The “Risks” section of the Primer is structured by the CFTC as a series of warnings to investors and includes several risks, as follows.
 
Operational Risks. The Primer acknowledges that the virtual currency market has many platforms for converting one type of virtual currency into another currency, or into fiat currency. However, the CFTC cautions that many of these platforms are not subject to the supervision that applies to regulated exchanges and may be missing critical system safeguards and customer protection related systems. 
 
Cybersecurity Risk. Virtual currency may present cybersecurity risk since some platforms may commingle customer assets in shared accounts, which can affect whether and how the currency can be withdrawn, and may be vulnerable to hacks, resulting in the theft of virtual currency and the loss of customer assets.
 
Speculative Risks.

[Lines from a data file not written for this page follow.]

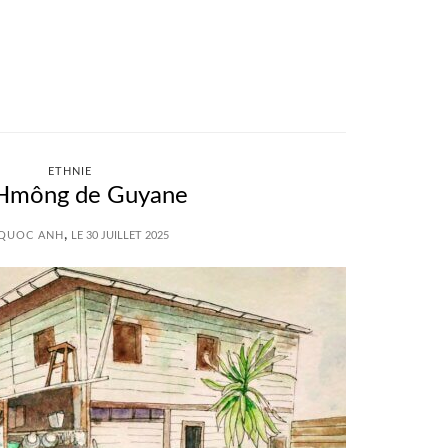
ETHNIE
 Hmông de Guyane
,
 QUOC ANH
LE 30 JUILLET 2025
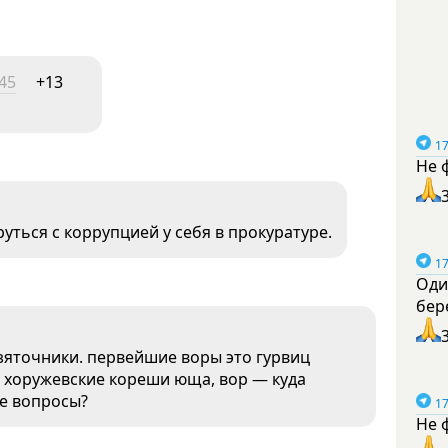
45
+13
17
Не 
уться с коррупцией у себя в прокуратуре.
17
Оди
бер
зяточники. первейшие воры это гурвиц
и хоружевские кореши юща, вор — куда
ще вопросы?
17
Не 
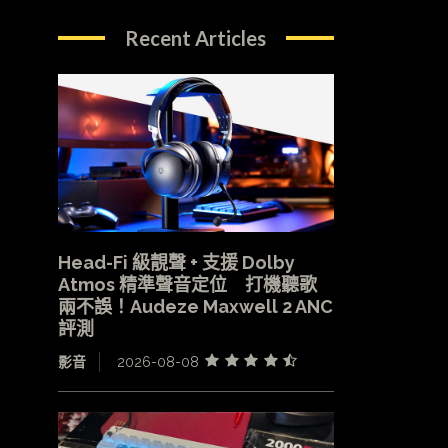
Recent Articles
Head-Fi 級靚聲 + 支援 Dolby
Atmos 精準聲音定位 打機聽歌
兩不誤！Audeze Maxwell 2 ANC
評測
影音
2026-08-08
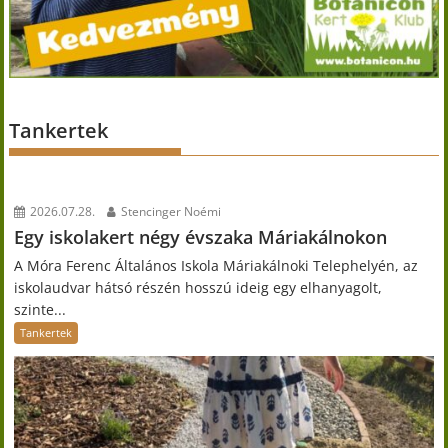
Tankertek
2026.07.28.
Stencinger Noémi
Egy iskolakert négy évszaka Máriakálnokon
A Móra Ferenc Általános Iskola Máriakálnoki Telephelyén, az
iskolaudvar hátsó részén hosszú ideig egy elhanyagolt,
szinte...
Tankertek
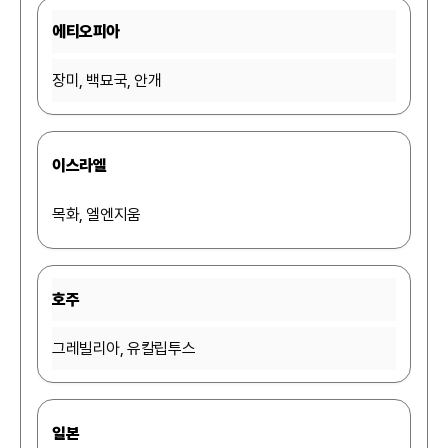
에티오피아
장미, 백묘국, 안개
이스라엘
목화, 엘엔지움
호주
그레빌리아, 유칼립투스
일본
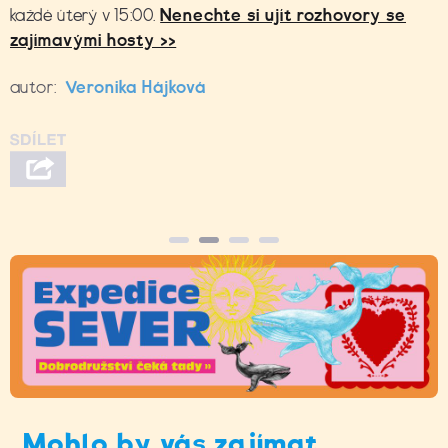
každé úterý v 15:00.
Nenechte si ujít rozhovory se
zajímavými hosty >>
autor:
Veronika Hájková
Mohlo by vás zajímat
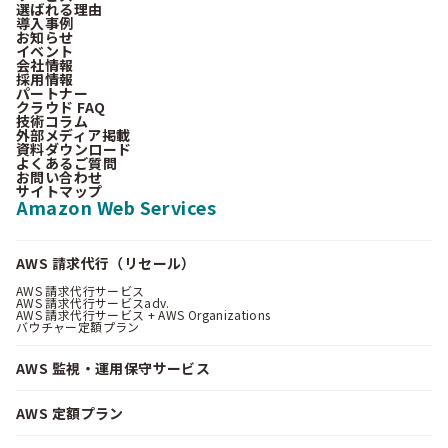
選ばれる理由
導入事例
お知らせ
イベント
会社情報
採用情報
パートナー
クラウド FAQ
技術コラム
外部メディア掲載
資料ダウンロード
よくあるご質問
お問い合わせ
サイトマップ
Amazon Web Services
AWS 請求代行（リセール）
AWS 請求代行サービス
AWS 請求代行サービスadv.
AWS 請求代行サービス + AWS Organizations
バウチャー定額プラン
AWS 監視・運用保守サービス
AWS 定額プラン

Virtual currency may present speculative risk since, among other things, the market has been subject to substantial volatility and may be subject to price manipulation.
 
Fraud and Manipulation Risk. The Primer also cautions against the risk of fraud and manipulation.
 

Conclusion

The Primer represents another regulator contribution to the world of blockchain tokens. For blockchain projects that create tokens, we reiterate our often expressed view that the features and functions of the platform and the tokens must be analyzed carefully when determining which regulatory regime(s) apply. In other words, the context determines the regulation. 

Finally, (and most importantly) don’t commit fraud.

 

DISCLAIMER: Because of the generality of this update, the information provided herein may not be applicable in all situations and should not be acted upon without specific legal advice based on particular situations.